Re: Case folding

From: Richard Wordingham (richard.wordingham@ntlworld.com)
Date: Fri Jun 09 2006 - 10:04:19 CDT

  • Next message: Richard Wordingham: "Re: UTF-8 can be used for more than it is given credit"

    Philippe Verdy wrote on Friday, June 09, 2006 at 7:34 AM

    > From: "Mike" <mike-list@pobox.com>
    >>> To answer this question, ask yourself what would happen if you
    >>> uppercased the string "Straße" this way.

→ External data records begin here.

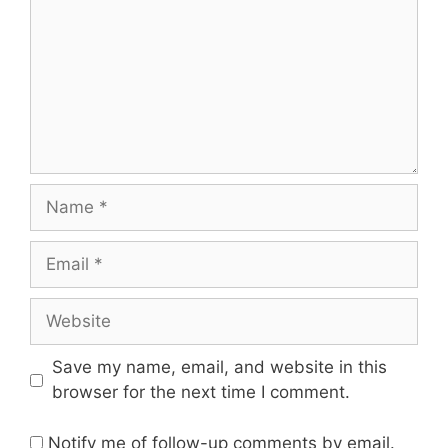
Save my name, email, and website in this
browser for the next time I comment.
Notify me of follow-up comments by email.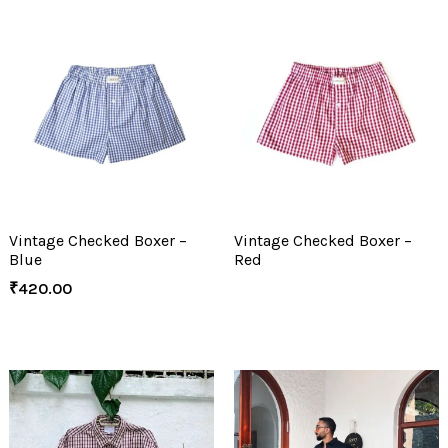
Vintage Checked Boxer –
Vintage Checked Boxer –
Blue
Red
₹
420.00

    >> I think I would get the right answer, "STRASSE" (if
    >> that is the "sharp S" I have learned about a few weeks
    >> back).

    > Wrong. The case folding of the sharp s is a sharp s. The standard case
    > folding does not convert any letter to uppercase.

    Is there a 'standard' case folding? There are two default case-foldings,
    the simple case-folding, and the full case-folding! The simple case-folding
    is as you state - the full case folding is to 'ss'. This results from the
    full upper-casing being 'SS', so Mike's answer is correct. Or are you
    saying that 'ffrench' should not match case-fold to the same as 'Ffrench'?
    (Incidentally, how should we handle the locale specific titlecasing here?
    It's a bit more local than simply 'en'!)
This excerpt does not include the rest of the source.